* [The task]:
When you print the records below, keep every word exact and leave out the images.

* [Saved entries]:
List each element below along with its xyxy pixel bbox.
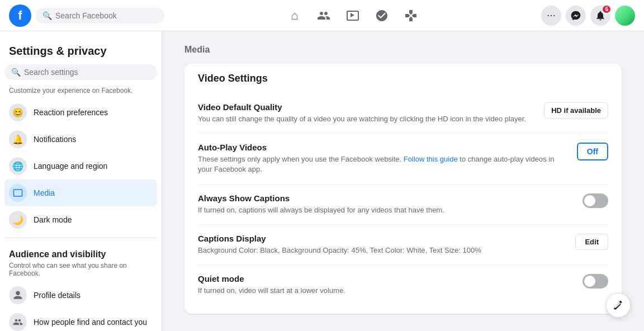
quiet-mode-row: Quiet mode If turned on, video will star…: [198, 265, 608, 305]
auto-play-desc-prefix: These settings only apply when you use t…: [198, 155, 404, 163]
sidebar-title: Settings & privacy: [4, 40, 157, 60]
quiet-mode-toggle[interactable]: [583, 274, 608, 289]
facebook-logo[interactable]: f: [9, 4, 31, 27]
gaming-nav-button[interactable]: [397, 2, 424, 29]
captions-edit-button[interactable]: Edit: [575, 234, 608, 250]
search-icon: 🔍: [42, 11, 52, 20]
sidebar-item-media[interactable]: Media: [4, 179, 157, 206]
captions-display-info: Captions Display Background Color: Black…: [198, 234, 566, 256]
find-contact-icon: [9, 313, 27, 331]
home-nav-button[interactable]: ⌂: [281, 2, 308, 29]
main-content: Media Video Settings Video Default Quali…: [162, 31, 644, 331]
sidebar-item-language-region[interactable]: 🌐 Language and region: [4, 153, 157, 179]
sidebar-item-profile-details[interactable]: Profile details: [4, 282, 157, 309]
quiet-mode-action: [583, 274, 608, 289]
search-settings-input[interactable]: [24, 68, 150, 77]
audience-section-desc: Control who can see what you share on Fa…: [4, 262, 157, 282]
video-quality-info: Video Default Quality You can still chan…: [198, 102, 535, 124]
captions-display-action: Edit: [575, 234, 608, 250]
sidebar-divider: [4, 238, 157, 238]
moon-icon: 🌙: [9, 211, 27, 229]
captions-toggle[interactable]: [583, 193, 608, 208]
video-quality-label: Video Default Quality: [198, 102, 535, 112]
menu-button[interactable]: ⋯: [541, 6, 561, 26]
friends-nav-button[interactable]: [310, 2, 337, 29]
media-icon: [9, 184, 27, 202]
sidebar-item-label: Reaction preferences: [34, 108, 108, 117]
nav-right: ⋯ 6: [541, 6, 635, 26]
captions-display-row: Captions Display Background Color: Black…: [198, 225, 608, 265]
sidebar-item-dark-mode[interactable]: 🌙 Dark mode: [4, 206, 157, 233]
nav-center: ⌂: [169, 2, 537, 29]
captions-display-label: Captions Display: [198, 234, 566, 243]
search-bar: 🔍: [36, 8, 164, 23]
card-title: Video Settings: [198, 73, 608, 84]
auto-play-row: Auto-Play Videos These settings only app…: [198, 134, 608, 184]
quiet-mode-desc: If turned on, video will start at a lowe…: [198, 286, 574, 296]
main-layout: Settings & privacy 🔍 Customize your expe…: [0, 31, 644, 331]
video-quality-desc: You can still change the quality of a vi…: [198, 114, 535, 124]
captions-row: Always Show Captions If turned on, capti…: [198, 185, 608, 225]
notifications-badge: 6: [602, 4, 612, 14]
sidebar: Settings & privacy 🔍 Customize your expe…: [0, 31, 162, 331]
sidebar-item-label: Notifications: [34, 135, 76, 144]
sidebar-item-label: How people find and contact you: [34, 318, 147, 327]
follow-guide-link[interactable]: Follow this guide: [404, 155, 458, 163]
auto-play-action: Off: [577, 143, 608, 160]
video-settings-card: Video Settings Video Default Quality You…: [184, 64, 622, 314]
auto-play-off-button[interactable]: Off: [577, 143, 608, 160]
search-input[interactable]: [55, 11, 158, 20]
captions-action: [583, 193, 608, 208]
globe-icon: 🌐: [9, 157, 27, 175]
sidebar-item-label: Profile details: [34, 291, 80, 300]
compose-fab[interactable]: [606, 293, 631, 318]
video-quality-action: HD if available: [544, 102, 608, 119]
captions-desc: If turned on, captions will always be di…: [198, 205, 574, 215]
sidebar-item-reaction-preferences[interactable]: 😊 Reaction preferences: [4, 99, 157, 126]
sidebar-item-find-contact[interactable]: How people find and contact you: [4, 309, 157, 331]
quiet-mode-label: Quiet mode: [198, 274, 574, 283]
quiet-mode-info: Quiet mode If turned on, video will star…: [198, 274, 574, 296]
auto-play-desc: These settings only apply when you use t…: [198, 154, 568, 174]
captions-label: Always Show Captions: [198, 193, 574, 203]
top-navigation: f 🔍 ⌂ ⋯ 6: [0, 0, 644, 31]
profile-details-icon: [9, 286, 27, 304]
profile-nav-button[interactable]: [368, 2, 395, 29]
watch-nav-button[interactable]: [339, 2, 366, 29]
search-settings-icon: 🔍: [11, 68, 21, 77]
reaction-icon: 😊: [9, 103, 27, 121]
search-settings-bar: 🔍: [4, 64, 157, 80]
sidebar-item-label: Language and region: [34, 162, 107, 171]
captions-info: Always Show Captions If turned on, capti…: [198, 193, 574, 215]
sidebar-item-label: Media: [34, 188, 55, 197]
bell-icon: 🔔: [9, 130, 27, 148]
audience-section-title: Audience and visibility: [4, 243, 157, 262]
notifications-button[interactable]: 6: [590, 6, 610, 26]
sidebar-item-notifications[interactable]: 🔔 Notifications: [4, 126, 157, 153]
sidebar-item-label: Dark mode: [34, 215, 72, 224]
auto-play-info: Auto-Play Videos These settings only app…: [198, 143, 568, 174]
video-default-quality-row: Video Default Quality You can still chan…: [198, 93, 608, 134]
sidebar-subtitle: Customize your experience on Facebook.: [4, 84, 157, 99]
page-title: Media: [184, 45, 622, 55]
messenger-button[interactable]: [566, 6, 586, 26]
auto-play-label: Auto-Play Videos: [198, 143, 568, 152]
hd-if-available-button[interactable]: HD if available: [544, 102, 608, 119]
avatar-button[interactable]: [615, 6, 635, 26]
captions-display-desc: Background Color: Black, Background Opac…: [198, 245, 566, 256]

* [Solution to this task]:
List each element below along with its xyxy pixel bbox.
quiet-mode-row: Quiet mode If turned on, video will star…: [198, 265, 608, 305]
auto-play-desc-prefix: These settings only apply when you use t…: [198, 155, 404, 163]
sidebar-title: Settings & privacy: [4, 40, 157, 60]
quiet-mode-toggle[interactable]: [583, 274, 608, 289]
facebook-logo[interactable]: f: [9, 4, 31, 27]
gaming-nav-button[interactable]: [397, 2, 424, 29]
captions-edit-button[interactable]: Edit: [575, 234, 608, 250]
search-icon: 🔍: [42, 11, 52, 20]
sidebar-item-media[interactable]: Media: [4, 179, 157, 206]
captions-display-info: Captions Display Background Color: Black…: [198, 234, 566, 256]
find-contact-icon: [9, 313, 27, 331]
home-nav-button[interactable]: ⌂: [281, 2, 308, 29]
main-content: Media Video Settings Video Default Quali…: [162, 31, 644, 331]
sidebar-item-language-region[interactable]: 🌐 Language and region: [4, 153, 157, 179]
sidebar-item-profile-details[interactable]: Profile details: [4, 282, 157, 309]
quiet-mode-action: [583, 274, 608, 289]
search-settings-input[interactable]: [24, 68, 150, 77]
audience-section-desc: Control who can see what you share on Fa…: [4, 262, 157, 282]
video-quality-info: Video Default Quality You can still chan…: [198, 102, 535, 124]
captions-display-action: Edit: [575, 234, 608, 250]
sidebar-divider: [4, 238, 157, 238]
moon-icon: 🌙: [9, 211, 27, 229]
captions-toggle[interactable]: [583, 193, 608, 208]
video-quality-label: Video Default Quality: [198, 102, 535, 112]
menu-button[interactable]: ⋯: [541, 6, 561, 26]
friends-nav-button[interactable]: [310, 2, 337, 29]
media-icon: [9, 184, 27, 202]
sidebar-item-label: Reaction preferences: [34, 108, 108, 117]
nav-right: ⋯ 6: [541, 6, 635, 26]
captions-display-row: Captions Display Background Color: Black…: [198, 225, 608, 265]
sidebar-item-dark-mode[interactable]: 🌙 Dark mode: [4, 206, 157, 233]
nav-center: ⌂: [169, 2, 537, 29]
captions-display-label: Captions Display: [198, 234, 566, 243]
search-bar: 🔍: [36, 8, 164, 23]
card-title: Video Settings: [198, 73, 608, 84]
auto-play-row: Auto-Play Videos These settings only app…: [198, 134, 608, 184]
quiet-mode-desc: If turned on, video will start at a lowe…: [198, 286, 574, 296]
main-layout: Settings & privacy 🔍 Customize your expe…: [0, 31, 644, 331]
video-quality-desc: You can still change the quality of a vi…: [198, 114, 535, 124]
captions-row: Always Show Captions If turned on, capti…: [198, 185, 608, 225]
notifications-badge: 6: [602, 4, 612, 14]
sidebar: Settings & privacy 🔍 Customize your expe…: [0, 31, 162, 331]
sidebar-item-label: Notifications: [34, 135, 76, 144]
sidebar-item-label: How people find and contact you: [34, 318, 147, 327]
follow-guide-link[interactable]: Follow this guide: [404, 155, 458, 163]
auto-play-action: Off: [577, 143, 608, 160]
video-settings-card: Video Settings Video Default Quality You…: [184, 64, 622, 314]
auto-play-off-button[interactable]: Off: [577, 143, 608, 160]
search-input[interactable]: [55, 11, 158, 20]
captions-action: [583, 193, 608, 208]
globe-icon: 🌐: [9, 157, 27, 175]
sidebar-item-label: Profile details: [34, 291, 80, 300]
compose-fab[interactable]: [606, 293, 631, 318]
video-quality-action: HD if available: [544, 102, 608, 119]
captions-desc: If turned on, captions will always be di…: [198, 205, 574, 215]
sidebar-item-reaction-preferences[interactable]: 😊 Reaction preferences: [4, 99, 157, 126]
sidebar-item-find-contact[interactable]: How people find and contact you: [4, 309, 157, 331]
quiet-mode-label: Quiet mode: [198, 274, 574, 283]
quiet-mode-info: Quiet mode If turned on, video will star…: [198, 274, 574, 296]
auto-play-desc: These settings only apply when you use t…: [198, 154, 568, 174]
captions-label: Always Show Captions: [198, 193, 574, 203]
top-navigation: f 🔍 ⌂ ⋯ 6: [0, 0, 644, 31]
profile-details-icon: [9, 286, 27, 304]
profile-nav-button[interactable]: [368, 2, 395, 29]
watch-nav-button[interactable]: [339, 2, 366, 29]
search-settings-icon: 🔍: [11, 68, 21, 77]
reaction-icon: 😊: [9, 103, 27, 121]
search-settings-bar: 🔍: [4, 64, 157, 80]
sidebar-item-label: Language and region: [34, 162, 107, 171]
captions-info: Always Show Captions If turned on, capti…: [198, 193, 574, 215]
sidebar-item-label: Media: [34, 188, 55, 197]
bell-icon: 🔔: [9, 130, 27, 148]
audience-section-title: Audience and visibility: [4, 243, 157, 262]
notifications-button[interactable]: 6: [590, 6, 610, 26]
sidebar-item-notifications[interactable]: 🔔 Notifications: [4, 126, 157, 153]
sidebar-item-label: Dark mode: [34, 215, 72, 224]
auto-play-info: Auto-Play Videos These settings only app…: [198, 143, 568, 174]
video-default-quality-row: Video Default Quality You can still chan…: [198, 93, 608, 134]
sidebar-subtitle: Customize your experience on Facebook.: [4, 84, 157, 99]
page-title: Media: [184, 45, 622, 55]
messenger-button[interactable]: [566, 6, 586, 26]
auto-play-label: Auto-Play Videos: [198, 143, 568, 152]
hd-if-available-button[interactable]: HD if available: [544, 102, 608, 119]
avatar-button[interactable]: [615, 6, 635, 26]
captions-display-desc: Background Color: Black, Background Opac…: [198, 245, 566, 256]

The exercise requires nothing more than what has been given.